About the job
About Our Team
The Compute Infrastructure Team at OpenAI manages a robust fleet of GPUs and extensive compute clusters that support the models powering ChatGPT and our API. This team also accommodates the training demands for our upcoming models. We specialize in operating a state-of-the-art GPU fleet, offering a cohesive platform for various OpenAI teams to effortlessly execute production-level Applied AI and research training tasks.
Our mission is to harness the potential of AI responsibly, ensuring its benefits are shared while prioritizing safety over unrestrained growth.
Role Overview
As a Technical Program Manager on our engineer-centric TPM team, you will take charge of the comprehensive delivery of large-scale GPU clusters, collaborating closely with engineers to initiate clusters across external providers and partners. You will manage a diverse portfolio that encompasses hardware, networking, power, and cooling—steering execution, risk management, and establishing clear alignment from operational teams to leadership, all aimed at delivering scalable, production-ready capacity.

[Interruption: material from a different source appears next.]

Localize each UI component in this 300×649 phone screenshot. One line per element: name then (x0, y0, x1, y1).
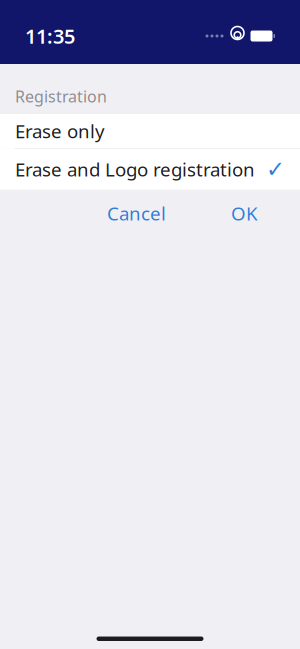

This position is located in San Francisco, CA, operating under a hybrid work model requiring three days in the office weekly. We also provide relocation assistance for new hires.
Key Responsibilities
- Oversee the complete delivery of new Compute SKUs and large-scale GPU clusters within an external partner network while aiding capacity planning for both training and inference workloads.
- Drive multi-threaded program initiatives involving hardware, networking, power, and cooling—taking ownership of plans, interdependencies, and critical pathways.
- Collaborate with chip providers to mitigate risks associated with long-term onboarding to new hardware platforms, engaging with teams across kernels, communications, hardware, and scheduling.
- Develop and implement program mechanisms such as roadmaps, milestones, risk registers, and runbooks to ensure predictable delivery at scale.
- Work alongside engineering teams to enhance cluster turn-up reliability, repeatability, and automation, thereby decreasing the time-to-serve for new capacities.
- Facilitate cross-functional readiness involving security, finance, operations, and product/research stakeholders to ensure the launch of production-ready compute capabilities.
- Manage integrations and transitions among teams and partners to guarantee seamless execution, transparent communication, and prompt issue resolution.
- Identify operational bottlenecks and systemic deficiencies, driving sustainable improvements across tooling, processes, and partner interactions.